Current colorimetric sensing arrays for antioxidant detection often struggle with discrimination due to cross-reactive signals from individual nanozymes. These signals are typically modulated by external factors such as pH or chromogenic substrates, offering limited kinetic and mechanistic diversity. To overcome this, we present a novel triple-channel colorimetric sensing array utilizing two distinct single-atom nanozymes (Cu SA and Fe SA) and one dual-atom nanozyme (CuFe DA). Our approach leverages the inherent kinetic and mechanistic differences between these atomically dispersed catalysts.

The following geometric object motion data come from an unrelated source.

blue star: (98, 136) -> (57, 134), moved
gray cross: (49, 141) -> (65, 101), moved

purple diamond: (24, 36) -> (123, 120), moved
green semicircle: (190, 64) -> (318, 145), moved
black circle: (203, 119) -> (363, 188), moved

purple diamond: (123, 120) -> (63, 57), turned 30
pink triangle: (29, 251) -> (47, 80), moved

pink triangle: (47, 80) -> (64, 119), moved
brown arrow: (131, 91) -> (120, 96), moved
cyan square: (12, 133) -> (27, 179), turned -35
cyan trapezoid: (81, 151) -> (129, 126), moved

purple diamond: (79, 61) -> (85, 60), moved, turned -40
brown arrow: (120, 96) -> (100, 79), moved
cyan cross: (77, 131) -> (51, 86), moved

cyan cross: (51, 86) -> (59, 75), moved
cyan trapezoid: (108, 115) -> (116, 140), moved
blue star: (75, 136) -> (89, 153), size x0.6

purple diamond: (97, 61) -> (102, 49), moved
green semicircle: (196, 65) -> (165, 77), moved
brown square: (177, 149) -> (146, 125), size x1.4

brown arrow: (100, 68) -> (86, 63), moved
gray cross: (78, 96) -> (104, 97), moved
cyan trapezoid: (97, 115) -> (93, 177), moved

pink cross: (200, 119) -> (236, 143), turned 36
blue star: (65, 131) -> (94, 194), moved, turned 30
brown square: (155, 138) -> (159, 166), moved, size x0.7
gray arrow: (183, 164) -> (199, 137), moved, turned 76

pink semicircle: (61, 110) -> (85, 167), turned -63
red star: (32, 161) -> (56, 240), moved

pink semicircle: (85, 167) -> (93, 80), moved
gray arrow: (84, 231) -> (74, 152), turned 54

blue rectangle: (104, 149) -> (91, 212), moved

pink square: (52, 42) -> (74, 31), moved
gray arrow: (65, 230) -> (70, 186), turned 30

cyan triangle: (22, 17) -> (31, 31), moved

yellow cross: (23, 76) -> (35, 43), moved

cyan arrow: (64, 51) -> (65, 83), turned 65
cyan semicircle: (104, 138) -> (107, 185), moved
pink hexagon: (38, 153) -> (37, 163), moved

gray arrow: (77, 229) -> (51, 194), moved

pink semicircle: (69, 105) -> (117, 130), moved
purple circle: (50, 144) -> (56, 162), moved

We observed measurably distinct oxidase-like activities through variations in their Michaelis-Menten constants (Km) and specific activities. Furthermore, detailed mechanistic studies revealed differences in their active metal sites, leading to varied reactive oxygen species (ROS) production. This intrinsic functional divergence creates unique "fingerprint" responses for improved antioxidant differentiation. When integrated with machine learning algorithms (Principal Component Analysis and Hierarchical Cluster Analysis), our array successfully identified and quantified six common antioxidants: ascorbic acid, glutathione, cysteine, tea polyphenol, gallic acid, and tannin. The array exhibited excellent sensitivity, with a low detection limit of 2.01 μM for cysteine. This research offers a robust strategy for developing high-performance sensing arrays by exploiting fundamental atomic-scale kinetic and mechanistic variations, holding significant promise for food safety and health monitoring applications.